Adding recursion to a read/write lock

Adding recursion to a read/write lock

Disclaimer: Years of working with custom locks, lock free, and memory consistency models has taught me that low level multi-threading is hard. I make no claims that the code below is safe or the right way to solve the problem. Use these techniques at your own risk. So far this code has passed all of my functional tests and is in active use in my codebase dealing with large databases. But… if I do find a flaw in this code you can be sure I’ll write up an interesting blog explaining the problem.

The windows Slim Read/Write lock is great, it allows for shared read locks, exclusive write locks, it is fast and very light weight (just one pointer in size). The only problem is that it doesn’t support recursion, and I really need recursion. My use case is frequent simultaneous reads of a database, and very occasional writes where I need to block all reads. Each read takes a reasonable amount of time, so I’m not too concerned about read lock overhead.

I have a wrapper class around SRWLock called ReadWriteLock, and I’m writing a wrapper around that called, unsurprisingly, RecursiveReadWriteLock.

Adding exclusive recursion turned out to be surprisingly simple. By exclusive recursion I mean that recursion is only allowed if the current thread has an exclusive lock. In many cases this is enough. I’ll call this class ExRecursiveReadWriteLock.

If the current thread has an exclusive lock then we are guaranteed that no other thread has a shared lock. We can also make the assumption that we will release any shared locks we take before we release our exclusive lock. This means that we can simply ignore any shared locks while we have the exclusive lock. Simple! If another threads tries to take a shared lock it will fall through to the ReadWriteLock which will block until the exclusive lock has been released.

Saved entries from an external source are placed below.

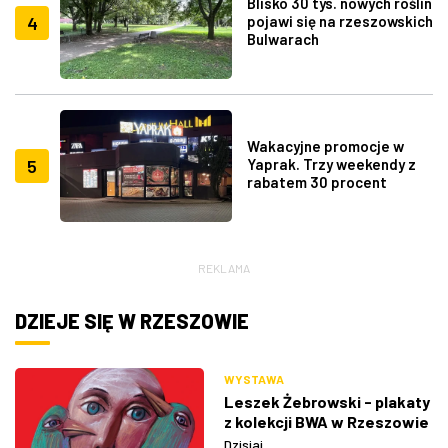
Blisko 30 tys. nowych roślin
4
pojawi się na rzeszowskich
Bulwarach
Wakacyjne promocje w
5
Yaprak. Trzy weekendy z
rabatem 30 procent
REKLAMA
DZIEJE SIĘ W RZESZOWIE
WYSTAWA
Leszek Żebrowski - plakaty
z kolekcji BWA w Rzeszowie
Dzisiaj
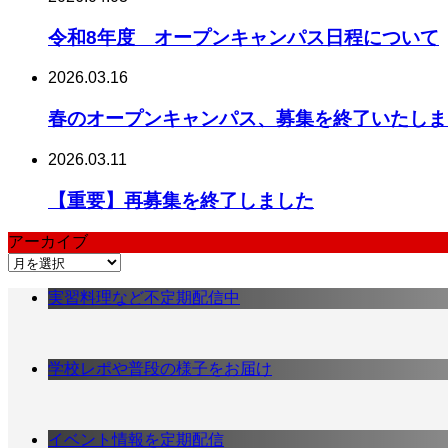
令和8年度 オープンキャンパス日程について
2026.03.16
春のオープンキャンパス、募集を終了いたしま
2026.03.11
【重要】再募集を終了しました
アーカイブ
ア
ー
実習料理など不定期配信中
カ
イ
ブ
学校レポや普段の様子をお届け
イベント情報を定期配信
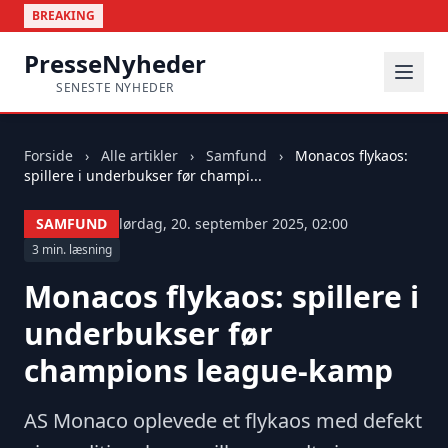
BREAKING
PresseNyheder
SENESTE NYHEDER
Forside
›
Alle artikler
›
Samfund
›
Monacos flykaos:
spillere i underbukser før champi...
SAMFUND
lørdag, 20. september 2025, 02:00
3 min. læsning
Monacos flykaos: spillere i
underbukser før
champions league-kamp
AS Monaco oplevede et flykaos med defekt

void ExRecursiveReadWriteLock::EnterShared() const
{
	if (Threading::GetCurrentThreadId() == m_ExclusiveLockThread)
		return;

	m_ReadWriteLock.EnterShared();
}

void ExRecursiveReadWriteLock::LeaveShared() const
{
	if (Threading::GetCurrentThreadId(); == m_ExclusiveLockThread)
		return;

	m_ReadWriteLock.LeaveShared();
}

To allow for recursion taking exclusive locks we just add a count. If the current thread tries to take an exclusive lock that it already has then we just increment the count. If another thread tries to take an exclusive lock it falls through to the ReadWriteLock and blocks.

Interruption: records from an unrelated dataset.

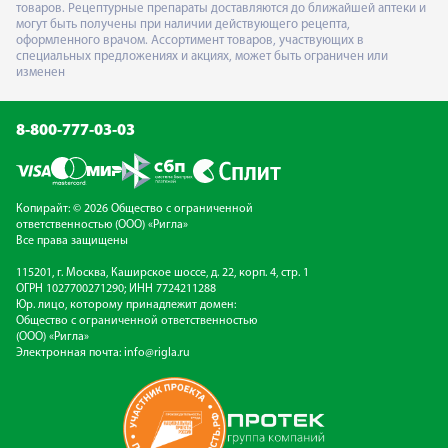
товаров. Рецептурные препараты доставляются до ближайшей аптеки и
могут быть получены при наличии действующего рецепта,
оформленного врачом. Ассортимент товаров, участвующих в
специальных предложениях и акциях, может быть ограничен или
изменен
8-800-777-03-03
Копирайт: © 2026 Общество с ограниченной
ответственностью (ООО) «Ригла»
Все права защищены
115201, г. Москва, Каширское шоссе, д. 22, корп. 4, стр. 1
ОГРН 1027700271290; ИНН 7724211288
Юр. лицо, которому принадлежит домен:
Общество с ограниченной ответственностью
(ООО) «Ригла»
Электронная почта:
info@rigla.ru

void ExRecursiveReadWriteLock::EnterExclusive() const
{
	int thread_id = Threading::GetCurrentThreadId();
	if (thread_id == m_ExclusiveLockThread)
	{
		++m_ExclusiveLockThreadCount;
		return;
	}

	m_ReadWriteLock.EnterExclusive();

	m_ExclusiveLockThread = thread_id;

	m_ExclusiveLockThreadCount = 1;
}

void ExRecursiveReadWriteLock::LeaveExclusive() const
{
	if (--m_ExclusiveLockThreadCount)
		return;

	m_ExclusiveLockThread = 0;

	m_ReadWriteLock.LeaveExclusive();
}

GetCurrentThreadId is just a single instruction on Windows, so this implementation is very fast. If you only need recursion when you have an exclusive lock this is what you should use. However, it’s pretty tricky to verify that this is the case.

So far it’s very simple and not really worthy of a blog post. However, things start to become interesting when considering recursive shared locks when you don’t have an exclusive lock. The important thing to note is that the above implementation doesn’t support the case where no one has an exclusive lock and multiple threads want to take recursive shared locks.

Implementing full recursive read/write locks is a bit more complex and requires more overhead (another lock). In order to cope with multiple threads taking recursive read locks we need to keep a shared lock count for each thread. This could be achieved with thread local storage, but I’ve found that thread local storage on Windows is not as fast as you might expect. It also has some setup and teardown overhead and is very platform specific. Instead, I added a dynamic resizable array protected by a full lock (critical section).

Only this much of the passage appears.